I recently acquired this dividing head (rotary table?) without any dividing plates or instruction manual. It appears to be a wonderful piece of equipment.....

Can you help me find an instruction manual/parts list for it. Thank  you.

Lornie


----------



## royesses (Dec 4, 2016)

Found this indexing chart for it:
http://www.practicalmachinist.com/vb/general/walter-dividing-head-indexing-plates-question-284101/

I'm still looking for more.


----------



## Lornie McCullough (Dec 6, 2016)

Thank you royesses........I believe there should be a means of making the head freewheel, and perhaps also a way of adjusting the head-locking lever. Right now the head-locking lever bumps into the dividing plate area..... I'm a bit confused about how to use this piece of equipment.


----------



## royesses (Dec 6, 2016)

I'm not having much luck finding info on the dividing head. You might try emailing the manufacturer for any operating manuals they have:
http://www.walter-praezision.de/history.html


----------



## Lornie McCullough (Dec 9, 2016)

Thank you again royesses...... I got a reply and an exploded diagram from the walter-praeziaion.de link. It is a great help!

Lornie


----------



## royesses (Dec 9, 2016)

Lornie McCullough said:


> Thank you again royesses...... I got a reply and an exploded diagram from the walter-praeziaion.de link. It is a great help!
> 
> Lornie



That is great. It looks like an expensive high quality dividing head.


----------



## keeena (Mar 16, 2020)

I recently got a Walter HU-80 dividing head as part of a mill purchase. Just wanted to say thanks for sharing this lead; I just emailed them to see if I could get a copy of the manual.


----------



## brino (Mar 17, 2020)

keeena said:


> I recently got a Walter HU-80 dividing head as part of a mill purchase. Just wanted to say thanks for sharing this lead; I just emailed them to see if I could get a copy of the manual.

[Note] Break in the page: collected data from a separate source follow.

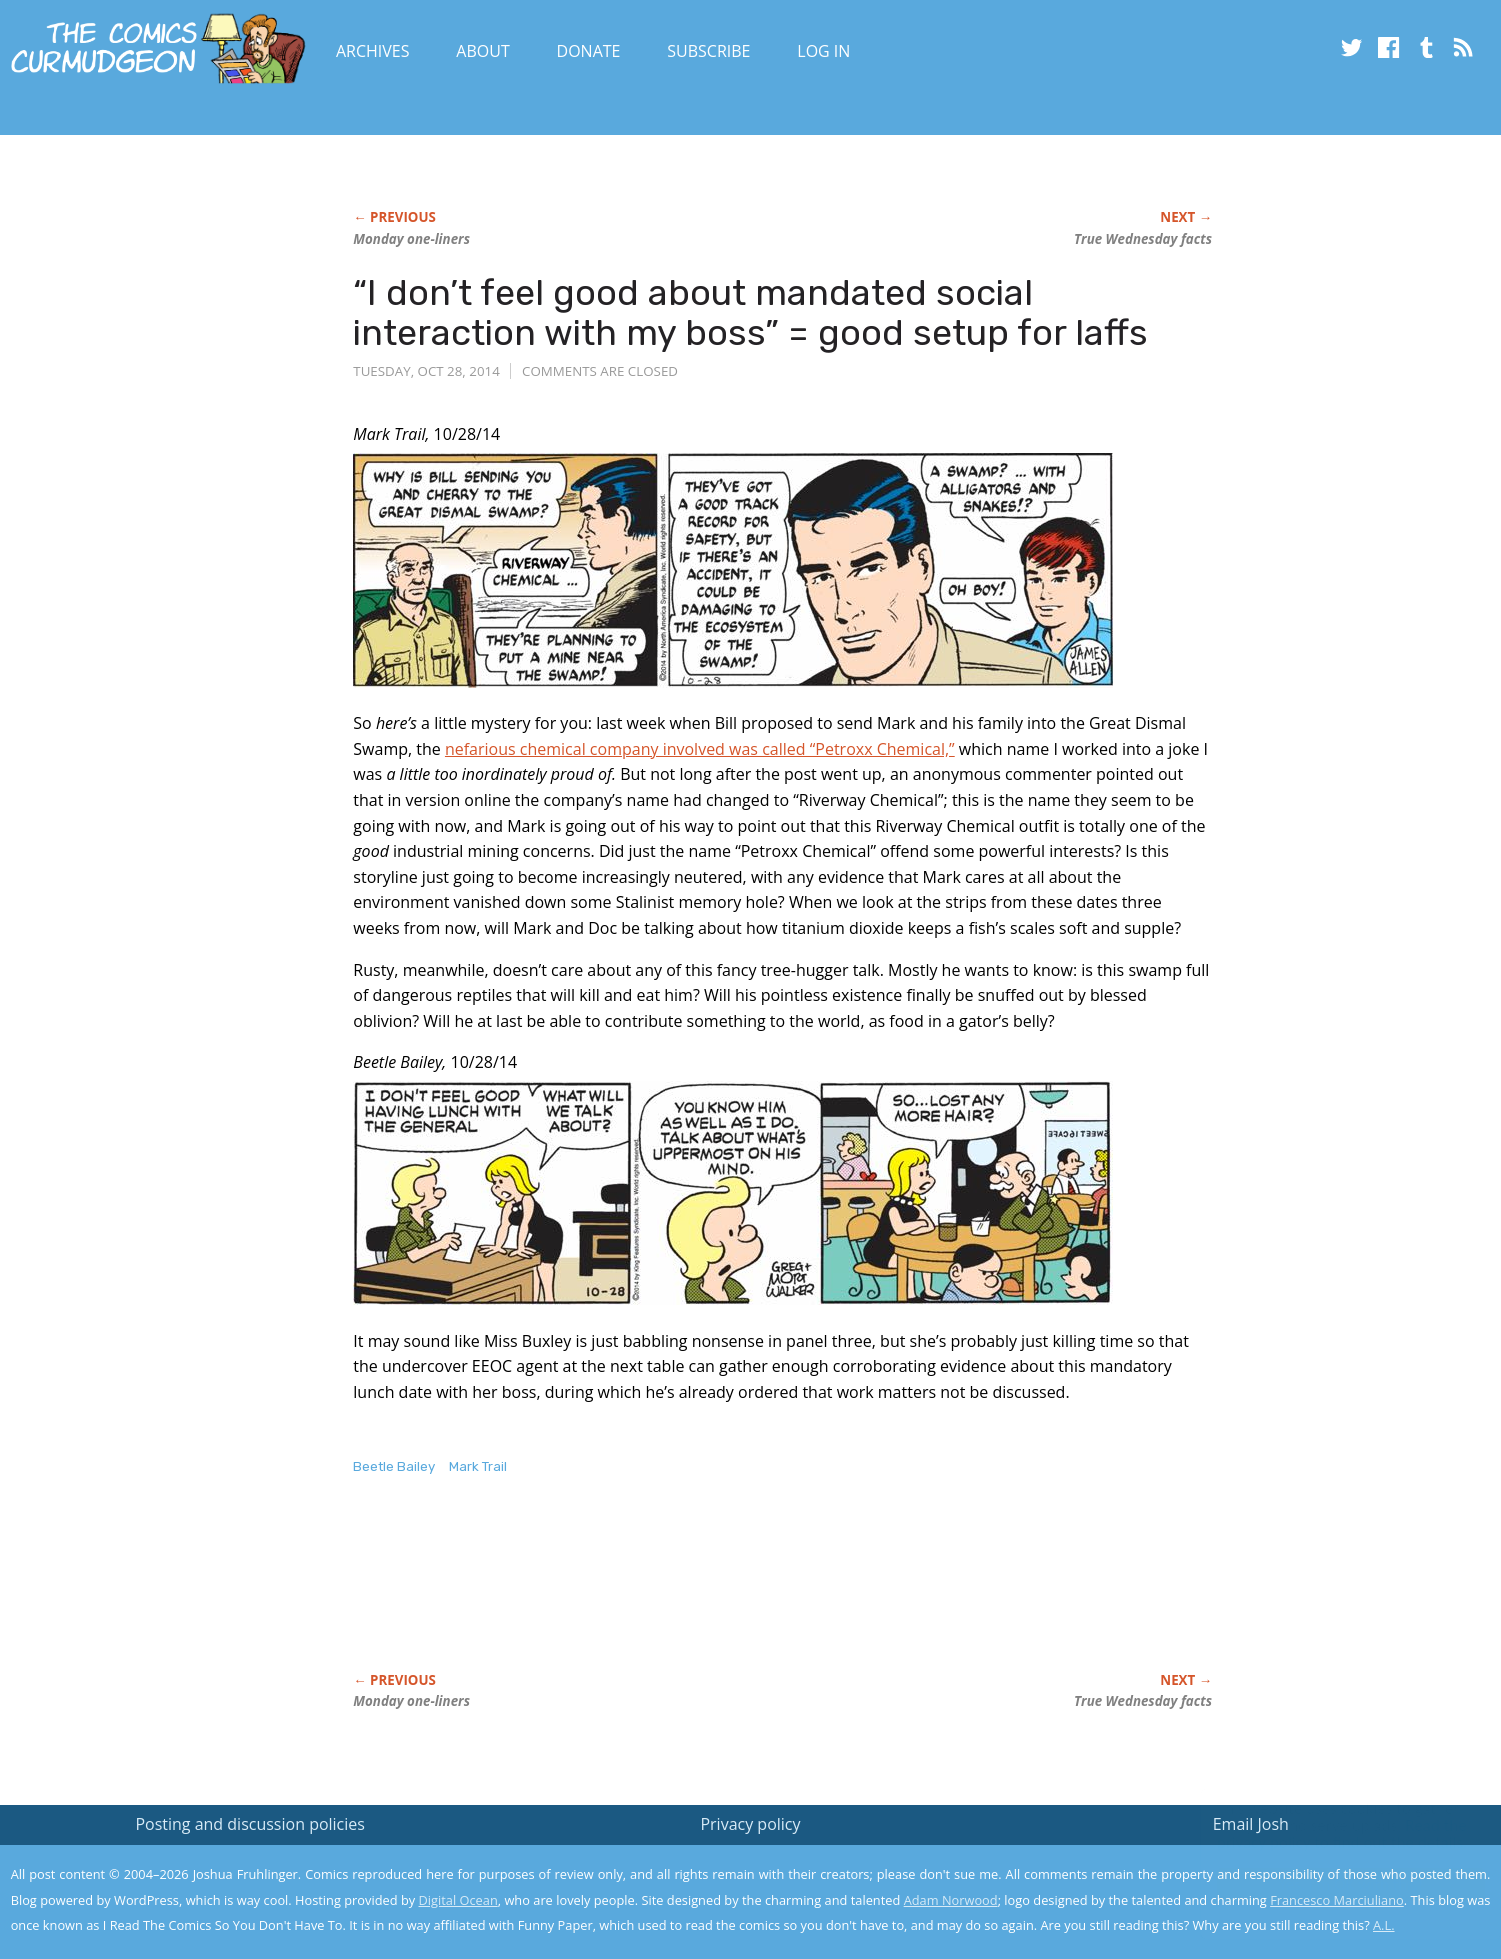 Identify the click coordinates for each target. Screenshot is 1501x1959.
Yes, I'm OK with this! (1331, 1884)
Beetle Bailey (394, 1466)
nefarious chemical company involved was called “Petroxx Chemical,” (700, 749)
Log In (823, 51)
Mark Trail (478, 1466)
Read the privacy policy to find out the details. (1322, 1834)
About (482, 51)
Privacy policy (750, 1824)
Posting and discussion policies (250, 1824)
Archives (373, 51)
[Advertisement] (717, 1595)
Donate (589, 51)
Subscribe (708, 51)
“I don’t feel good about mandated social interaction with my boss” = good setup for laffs (750, 312)
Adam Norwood (951, 1900)
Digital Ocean (458, 1900)
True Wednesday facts (1143, 239)
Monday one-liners (411, 239) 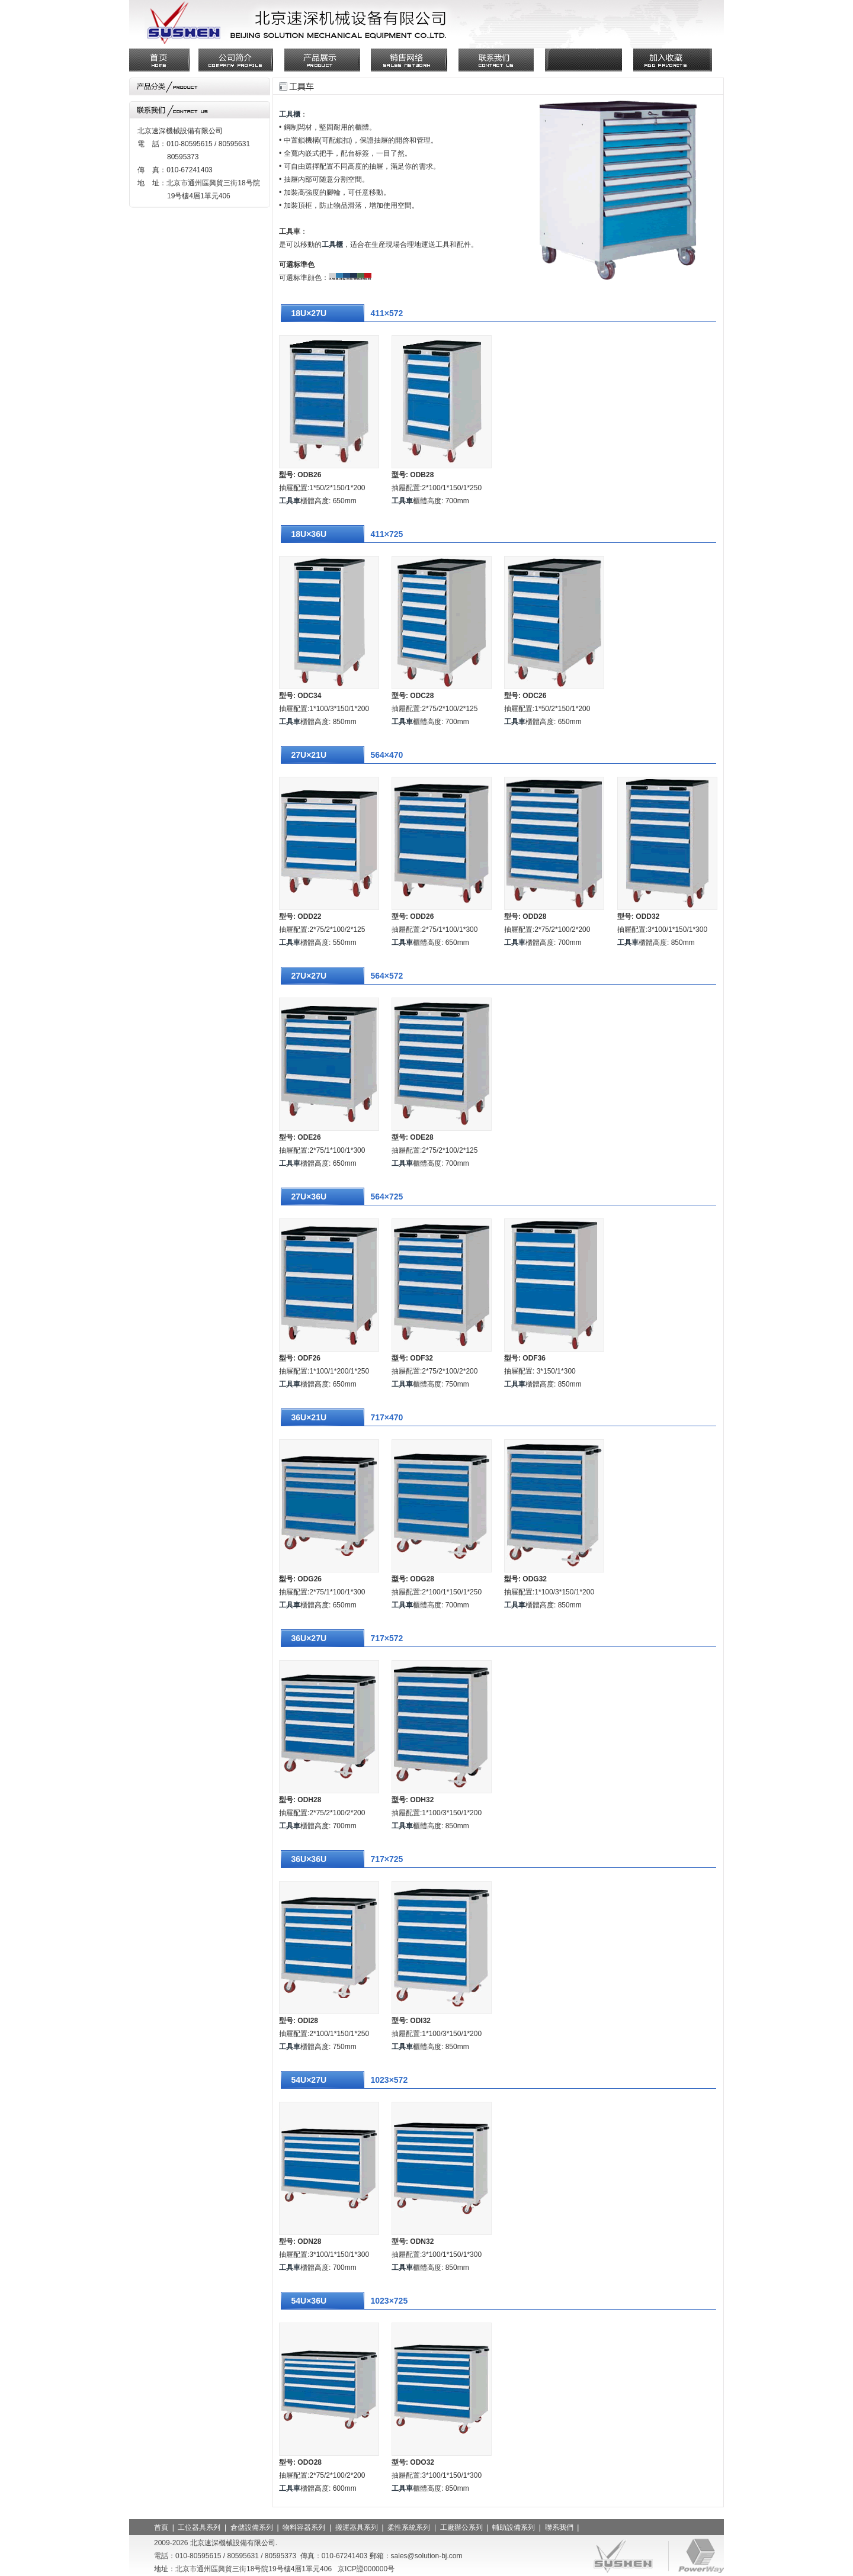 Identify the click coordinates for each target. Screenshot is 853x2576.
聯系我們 (559, 2527)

If you get one, is that something you attached here or put in our downloads location?
That could help others.

-brino


----------



## keeena (Mar 17, 2020)

Absolutely - will do


----------



## keeena (Oct 25, 2021)

@Lornie - what is the model of that dividing head?

These popped up on eBay (link) - they look like they would be for a Walter SHU IV (aka SHU 4). They are a slight bit smaller than what is used on the Walter SH-80, but otherwise look identical in other respects.

The hole pattern matches the info on this Walter brochure: link


----------